Devletin kaç türü var? Üniter, oligarşik, laik, federal… Başka? Bizim ülkemizi de gözeterek yanıtlayın: Derin, sığ, paralel, kuşkucu, terörist, polis/asker devleti… Peki, hepsi bir araya gelirse ne olur? Sadık Yemni’nin yeni kitabı “Kayıp Kedi” olur.
Güncel, gündemde ve en az bir o kadar sıkı bir roman “Kayıp Kedi”. Son birkaç yılın haberlerini toplarsanız, isimler önemli değil, romandakilerin yerine bulduklarınızı koyduğunuzda Türkiye panoraması çıkacak önünüze… (Küçük bir not: Ankara katliamı yok… kim öngörebilir böylesi kanlı katliamı, eğer terörist değilse)
Cumhurbaşkanlığı seçimi de dahil son bir yıla kadar yaşananları bunca kısa zamanda bir araya getirmek, onları kurgulamak kolay bir iş olmasa gerektir. Sadık Yemni, iyi kurguladığı bu karmaşanın altından kalktığı gibi içine yan öykücükler de sıkıştırmış. Çok güçlü betimlemelerle okurunu sarıp sarmalıyor. Okurun kafasında oluşan soruları tartması için nefes boşluğu diyebileceğimiz aralar da veriyor, yani sıkmıyor. Tamam, gerilimse gerilim, korkuysa korku, gizemse gizem, polisiye ise polisiye ama sorgulamanız için fırsatınız da elinizde.

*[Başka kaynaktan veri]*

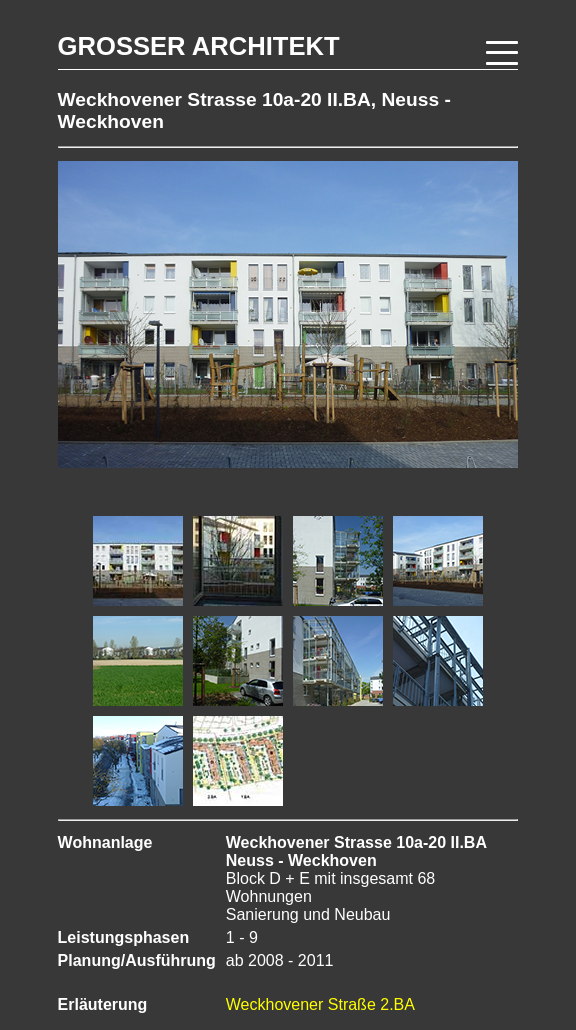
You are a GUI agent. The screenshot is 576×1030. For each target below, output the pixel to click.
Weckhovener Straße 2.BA (320, 1004)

İyi polisiyenin iyi edebiyat olduğu iddiasına karşı söyleyecek sözüm yok kuşkusuz. Yemni’nin katkılarıyla daha da güzelleştiğini kabul etmeliyiz. Edebiyat var; ki nasıl derinlemesine ve irdeleyici, nasıl sürükleyici, asıl önemlisi bilgilendirici. Müzik var; enstrümanların tınısını, ezginin içinize işleyişini duyuyorsunuz. İlaçlar ve etkileri var. Fıkralar var. “Gezi”nin yeri ayrı, Gezi de var. Daha ne istiyorsunuz…
“Gelecek zaten mevcut olmasa bize onu gösteren rüyaları nasıl izah edebiliriz? Bu dünya üzerinde uykuda geleceğini ziyaret etmemiş tek bir kişi bile bulunmaz” (s. 156) ile geçmişten geleceğe uzanan insan da var. Hemen ardından “Rüyalar yegâne gerçekliktir” sözü gelince yine başlıyor soru işareti kovalamacası.
“Evimde üç kedim vardı. Biri on gün kadar önce kayboldu. Bıcır. Erkek kediydi. Çok aradım. (…) Biri Badem. Üç yaşında. Doğuştan kör. (…) diğeri de Sallapati. Eve yakın bir parkta buldum. Başına küçükken bir darbe almış belki. (…) kamerayla çekip YouTube’a falan koysaydım tıklanma rekoru kırabilirdi. (s. 251)
Kayıp Kedi’nin gücü ve okunurluğu için alıntılamak istiyorum: “Türkiye her zaman olduğu gibi bir gizli servis ajanı cennetiydi. Kürt-Türk işbirliğini engellemek ve ülkedeki istikrarı sarsmak için binbir dümen çevriliyordu. Bu nedenle MİT mensuplarının mesaisi bayağı yoğundu.” (s. 266-267) (Yine küçük bir not: Bunca yoğunluk içerisinde nasıl oluyor da Ankara’da kanla boyanıyor barış isteyenlerin yürüyüşü? İnsan ister istemez düşünüyor… kimin parmağı var, nasıl oluyor dakatlediliyor?)
Sıradan gibi görünen bir cinayetin altını kazıyınca neler çıkıyor içinden neler… Faruk Erem’in o önemli, “suçluyu kazıyınız altından insan çıkar” sözünü, “altından örgüt-lenme çıkar” diye değiştirebiliriz sanırım. Okudukça daha bir içine girecek, daha bir sarılacaksınız…
Kayıp Kedi, Sadık Yemni, roman, Kırmızı Kedi Yayınları, Nisan 2015, 276 s.